Work task:
Begin with the line holding "JSONSerializer", then print every line after it through the end of the data, exactly and with nothing added.

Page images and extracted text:

= = = =

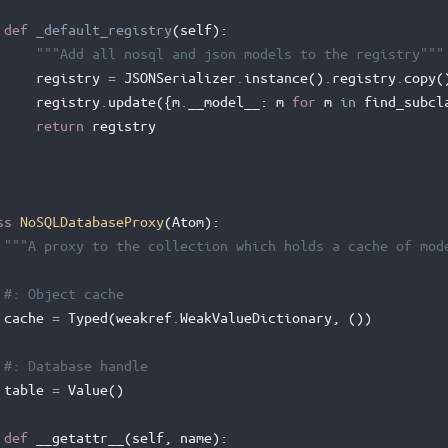
def
_default_registry
(
self
):
"""Add all nosql and json models to the registry"""
registry
=
JSONSerializer
.
instance
()
.
registry
.
copy
(
registry
.
update
({
m
.
__model__
:
m
for
m
in
find_subcl
return
registry
ss
NoSQLDatabaseProxy
(
Atom
):
"""A proxy to the collection which holds a cache of mod
#: Object cache
cache
=
Typed
(
weakref
.
WeakValueDictionary
,
())
#: Database handle
table
=
Value
()
def
__getattr__
(
self
,
name
):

= = = =

Output for this task:
JSONSerializer
.
instance
()
.
registry
.
copy
(
registry
.
update
({
m
.
__model__
:
m
for
m
in
find_subcl
return
registry
ss
NoSQLDatabaseProxy
(
Atom
):
"""A proxy to the collection which holds a cache of mod
#: Object cache
cache
=
Typed
(
weakref
.
WeakValueDictionary
,
())
#: Database handle
table
=
Value
()
def
__getattr__
(
self
,
name
):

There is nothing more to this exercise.